Significant characteristics of websites
Main Page > Documentation > Format policies > Significant characteristics > Significant characteristics of websites
As there is no formal default policy for websites in Archivematica, below is a summary of research done for clients that may inform future policy generation.
Overview
The goal of website archiving is to capture, preserve and render complete websites. An end user should be able to navigate the preserved website in the same way that the original website was navigated, and as much as possible should see the same content and experience the same functionality. Website preservation involves a number of steps, each of them requiring their own tools and procedures: capturing ("crawling" or "harvesting") a website, storing it in an archival format, applying preservation planning over time, rendering it, indexing it and providing keyword search capabilities for all of the archived content.
A number of institutions have undertaken website archiving on a large scale. Probably the best-known of these is the Internet Archive, founded by Brewster Kahle in 1996. The Internet Archive gathers and makes available a vast number of websites at no charge; it also offers a third party web archiving service called Archive-It, available for a fee. The Library of Congress has been preserving websites since 2000, acquiring government and private websites based on selected themes, events and subject areas. California Digital Library collects a wide variety of websites and makes them available on-line; like the Internet Archive, it offers a third party web archiving service for a fee. Numerous national archives and libraries also have web archiving projects, including the British Library (via the UK Web Archive), Library and Archives Canada, the National Library of New Zealand and the National Archives of Australia. (Lists of major website archiving initiatives are maintained at http://netpreserve.org/about/archiveList.php and http://en.wikipedia.org/wiki/List_of_Web_archiving_initiatives.) International efforts to develop web archiving tools, standards and practices are managed by the International Internet Preservation Consortium (IIPC), established in 2003 by the Library of Congress, the Internet Archive and the national libraries of Australia, Canada, Denmark, Finland, France, Iceland, Italy, Norway, Sweden and the UK. (A complete list of current members is at http://netpreserve.org/about/memberList.php)

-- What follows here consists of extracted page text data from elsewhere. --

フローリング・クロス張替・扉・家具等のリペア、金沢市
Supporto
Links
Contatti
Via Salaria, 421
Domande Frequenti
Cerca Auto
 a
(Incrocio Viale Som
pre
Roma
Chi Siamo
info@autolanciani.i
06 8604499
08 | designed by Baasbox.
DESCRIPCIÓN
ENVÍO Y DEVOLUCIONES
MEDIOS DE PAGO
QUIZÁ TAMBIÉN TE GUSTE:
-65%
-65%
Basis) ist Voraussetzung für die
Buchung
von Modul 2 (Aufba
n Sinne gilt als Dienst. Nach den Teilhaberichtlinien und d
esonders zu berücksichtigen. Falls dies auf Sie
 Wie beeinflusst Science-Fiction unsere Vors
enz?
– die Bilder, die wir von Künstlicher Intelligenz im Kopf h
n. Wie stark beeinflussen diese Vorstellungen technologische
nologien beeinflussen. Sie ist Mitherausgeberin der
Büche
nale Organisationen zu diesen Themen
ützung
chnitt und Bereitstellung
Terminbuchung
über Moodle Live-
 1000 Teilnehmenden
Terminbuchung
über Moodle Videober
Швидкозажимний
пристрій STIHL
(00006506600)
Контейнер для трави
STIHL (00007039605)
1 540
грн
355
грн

The tools and processes these large institutions use are scalable downward to smaller institutions. For example, the most popular website crawler, Heritrix, was developed by the Internet Archive and has been released as an open-source tool which can be used by any organization, large or small. Similarly, the WARC archiving format, described in detail below, was developed by a consortium of large institutions, has been approved by the International Standards Organization, and can now be used by smaller institutions as their preservation format for harvested websites. A practical and pragmatic approach should be to follow in the footsteps of large institutions which have invested a great deal of time and resources into developing web archiving standards, procedures and tools, since any problems experienced by smaller institutions, now or in the future, will be the same problems being tackled by these large institutions.